At a time where it was unheard of for fine-dining restaurants to serve lowly potatoes, Robuchon created his signature purée de pomme out of just four simple ingredients: potatoes, butter, milk and salt. It was representative of his cuisine which preached the use of only three or four ingredients in most dishes.
“I never try to marry more than three flavours in one dish. I like walking into a kitchen and knowing that the dishes are identifiable and the ingredients within them are easy to detect. My role as a chef is respecting the produce,” he said in a 2014 interview with Business Insider.
Robuchon was instrumental in leading French cuisine away from the excesses of traditional fine dining, harking back to a more authentic form, described by Patricia Wells as cuisine actuelle in her 1991 book Simply French, which presented the principles and cuisine of the lauded chef.
Robuchon’s mashed potatoes summed up cuisine actuelle in a crock pot: it was the art of making each ingredient taste of itself.
The recipe from The Complete Robuchon cookbook sounds straightforward, calling for only four ingredients and just 50 minutes to prepare and cook.

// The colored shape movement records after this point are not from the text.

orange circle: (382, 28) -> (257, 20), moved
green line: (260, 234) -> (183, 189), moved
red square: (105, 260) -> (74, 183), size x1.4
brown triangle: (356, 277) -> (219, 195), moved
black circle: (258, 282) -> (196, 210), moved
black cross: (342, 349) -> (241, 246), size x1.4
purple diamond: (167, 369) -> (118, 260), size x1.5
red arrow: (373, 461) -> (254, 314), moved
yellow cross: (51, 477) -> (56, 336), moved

Robuchon himself favoured a French variety of potato called La Ratte, a small firm potato with a smooth, buttery texture and a particular chestnut-like flavour. Whole milk, salt to taste and copious amounts of butter transform the humble potatoes into a silky puree.
The challenge, therefore, lies in the technique.

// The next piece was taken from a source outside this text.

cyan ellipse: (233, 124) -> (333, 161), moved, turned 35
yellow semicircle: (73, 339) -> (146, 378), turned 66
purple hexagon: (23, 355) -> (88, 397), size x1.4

First, the potatoes are boiled whole, peeled, and pressed — still warm — through a food mill on the finest setting. The resulting potato fluff is then dried out over a low flame to eliminate excess moisture so that the resulting mash is neither gluey nor loose.
Then butter is added. Lots and lots of it. Well-chilled butter cut into cubes is incorporated into the potatoes bit by bit, all the while stirring vigorously by hand. Very hot milk is then poured in a thin stream and whipped briskly into the mixture till the texture is smooth and meltingly soft.
In 2003, Robuchon opened his first l’Atelier de Joël Robuchon in Tokyo, shaking the industry with his revolutionary concept of casual fine-dining French restaurants where diners sit around the counter in close contact with chefs who prepared their food. In many ways, Robuchon brought down the walls between the diner and the chef and democratised haute cuisine.
It was only fitting that his iconic mashed potatoes be on the menu at his L’Ateliers worldwide — diners in Hong Kong, Bangkok, Taipei, Shanghai, New York, Montreal, London and Las Vegas can now have a taste of his most famous dish, served in a dollop next to the main course on the plate, with a small crock or copper pot filled with more of the mashed potatoes on the side.